(Collection entries)
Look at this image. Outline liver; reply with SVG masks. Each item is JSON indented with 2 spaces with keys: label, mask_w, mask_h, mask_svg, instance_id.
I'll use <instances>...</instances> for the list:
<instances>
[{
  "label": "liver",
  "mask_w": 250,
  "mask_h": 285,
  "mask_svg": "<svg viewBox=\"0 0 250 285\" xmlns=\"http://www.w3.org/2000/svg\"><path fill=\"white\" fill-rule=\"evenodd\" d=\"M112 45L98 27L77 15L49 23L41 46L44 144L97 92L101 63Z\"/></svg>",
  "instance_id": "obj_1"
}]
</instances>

== WORK REQUEST ==
Using the data above, output each line exactly.

== RESPONSE TO THIS EXERCISE ==
Look at this image. Outline liver; reply with SVG masks. Each item is JSON indented with 2 spaces with keys: label, mask_w, mask_h, mask_svg, instance_id.
I'll use <instances>...</instances> for the list:
<instances>
[{
  "label": "liver",
  "mask_w": 250,
  "mask_h": 285,
  "mask_svg": "<svg viewBox=\"0 0 250 285\" xmlns=\"http://www.w3.org/2000/svg\"><path fill=\"white\" fill-rule=\"evenodd\" d=\"M112 45L98 27L77 15L49 23L41 46L44 144L97 92L101 63Z\"/></svg>",
  "instance_id": "obj_1"
}]
</instances>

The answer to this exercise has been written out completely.